Quenched Two Dimensional Supersymmetric Yang-Mills Theory

TL;DR

This paper introduces a quenching method for 2D supersymmetric Yang-Mills theory that simplifies analysis by avoiding ultraviolet cut-offs, leading to an exactly solvable extended model with potential implications for understanding supersymmetric gauge theories.

Contribution

It proposes a novel quenching prescription for 2D supersymmetric Yang-Mills theory and derives an exactly solvable extended model with implications for supersymmetric gauge theories.

Findings

A new quenching prescription eliminates the need for ultraviolet cut-offs.

An extended model with one more complex fermion is exactly solvable.

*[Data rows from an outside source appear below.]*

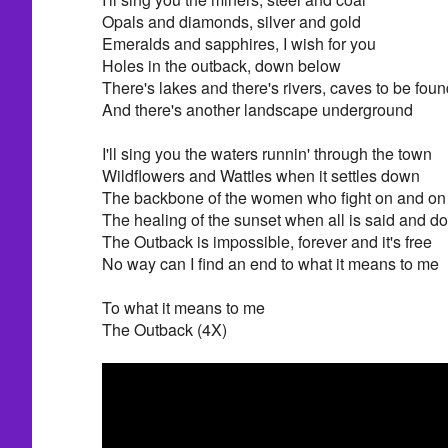
Opals and diamonds, silver and gold
Emeralds and sapphires, I wish for you
Holes in the outback, down below
There's lakes and there's rivers, caves to be foun
And there's another landscape underground
I'll sing you the waters runnin' through the town
Wildflowers and Wattles when it settles down
The backbone of the women who fight on and on
The healing of the sunset when all is said and d
The Outback is impossible, forever and it's free
No way can I find an end to what it means to me
To what it means to me
The Outback (4X)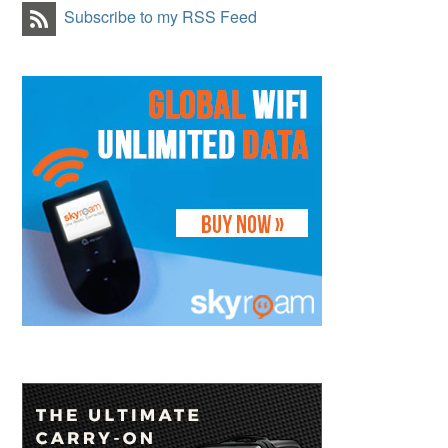
Subscribe to my RSS Feed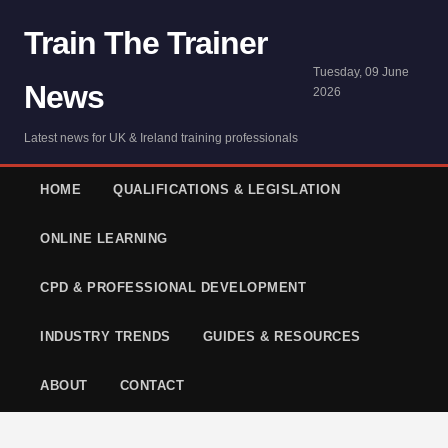
Train The Trainer
Tuesday, 09 June
News
2026
Latest news for UK & Ireland training professionals
HOME
QUALIFICATIONS & LEGISLATION
ONLINE LEARNING
CPD & PROFESSIONAL DEVELOPMENT
INDUSTRY TRENDS
GUIDES & RESOURCES
ABOUT
CONTACT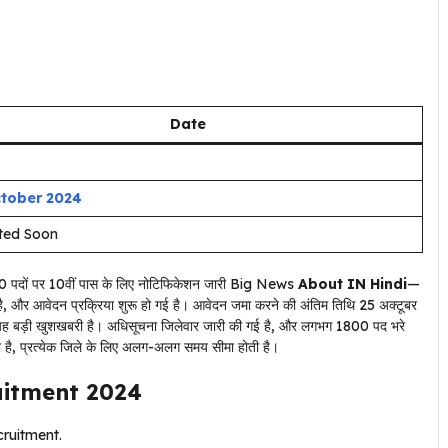
Date
ctober 2024
ted Soon
About IN Hindi
—
 है, और आवेदन प्रक्रिया शुरू हो गई है। आवेदन जमा करने की अंतिम तिथि 25 अक्टूबर
 लिए यह बड़ी खुशखबरी है। अधिसूचना जिलेवार जारी की गई है, और लगभग 1800 पद भरे
ा है, प्रत्येक जिले के लिए अलग-अलग समय सीमा होती है।
uitment 2024
ruitment.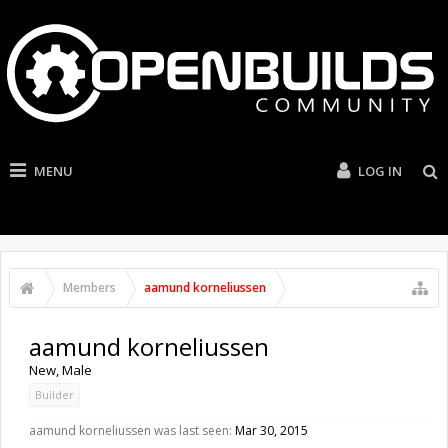
MENU
LOG IN
Members
aamund korneliussen
aamund korneliussen
New
, Male
Builder
aamund korneliussen was last seen:
Mar 30, 2015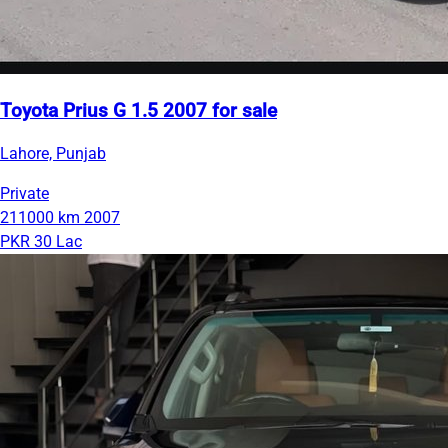
Toyota Prius G 1.5 2007 for sale
Lahore, Punjab
Private
211000 km
2007
PKR 30 Lac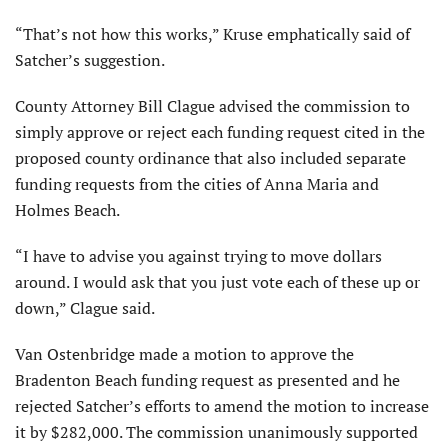
“That’s not how this works,” Kruse emphatically said of
Satcher’s suggestion.
County Attorney Bill Clague advised the commission to
simply approve or reject each funding request cited in the
proposed county ordinance that also included separate
funding requests from the cities of Anna Maria and
Holmes Beach.
“I have to advise you against trying to move dollars
around. I would ask that you just vote each of these up or
down,” Clague said.
Van Ostenbridge made a motion to approve the
Bradenton Beach funding request as presented and he
rejected Satcher’s efforts to amend the motion to increase
it by $282,000. The commission unanimously supported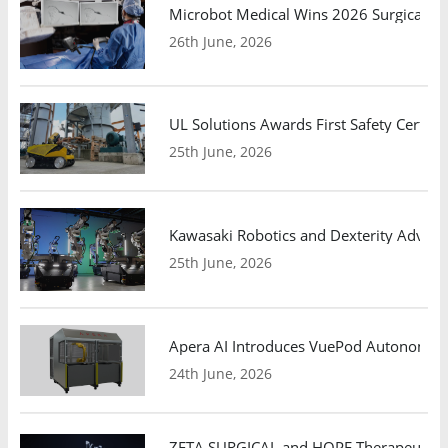
Microbot Medical Wins 2026 Surgical Ro
26th June, 2026
UL Solutions Awards First Safety Certifi
25th June, 2026
Kawasaki Robotics and Dexterity Adva
25th June, 2026
Apera AI Introduces VuePod Autonomous 
24th June, 2026
ZETA SURGICAL and HOPE Therapeutics 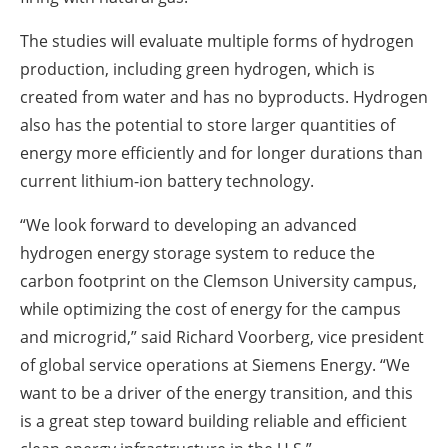
The studies will evaluate multiple forms of hydrogen
production, including green hydrogen, which is
created from water and has no byproducts. Hydrogen
also has the potential to store larger quantities of
energy more efficiently and for longer durations than
current lithium-ion battery technology.
“We look forward to developing an advanced
hydrogen energy storage system to reduce the
carbon footprint on the Clemson University campus,
while optimizing the cost of energy for the campus
and microgrid,” said Richard Voorberg, vice president
of global service operations at Siemens Energy. “We
want to be a driver of the energy transition, and this
is a great step toward building reliable and efficient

The solvable model exhibits N=1 supersymmetry as Parisi-Sourlas supersymmetry.

Abstract

By studying the pure Yang-Mills theory on a circle, as well as an adjoint scalar coupled to the gauge field on a circle, we propose a quenching prescription in which the combination of the spatial component of the gauge field and $P$ is treated as a dynamic variable. Averaging over momentum is not necessary, therefore the usual ultraviolet cut-off is eliminated. We then apply this prescription to study the large $N$ two dimensional supersymmetric gauge theory. An one dimensional supersymmetric matrix model is obtained. It is not known whether this model can be solved exactly. However, an extended model with one more complex fermion is exactly solvable, with $N=1$ supersymmetry as Parisi-Sourlas supersymmetry. The exact solvability may have some implications for the $N=1$ quenched model.